_Prompt_
Filter out all lines without the word "embedd" from the data below, please, and copy the rest.

+ + + + +

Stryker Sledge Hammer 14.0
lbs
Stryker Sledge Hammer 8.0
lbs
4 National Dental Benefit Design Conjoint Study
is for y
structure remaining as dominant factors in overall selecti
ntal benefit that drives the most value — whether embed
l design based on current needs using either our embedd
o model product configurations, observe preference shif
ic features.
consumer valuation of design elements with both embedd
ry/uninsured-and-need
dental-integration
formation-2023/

+ + + + +

_The completed task_
l design based on current needs using either our embedd
consumer valuation of design elements with both embedd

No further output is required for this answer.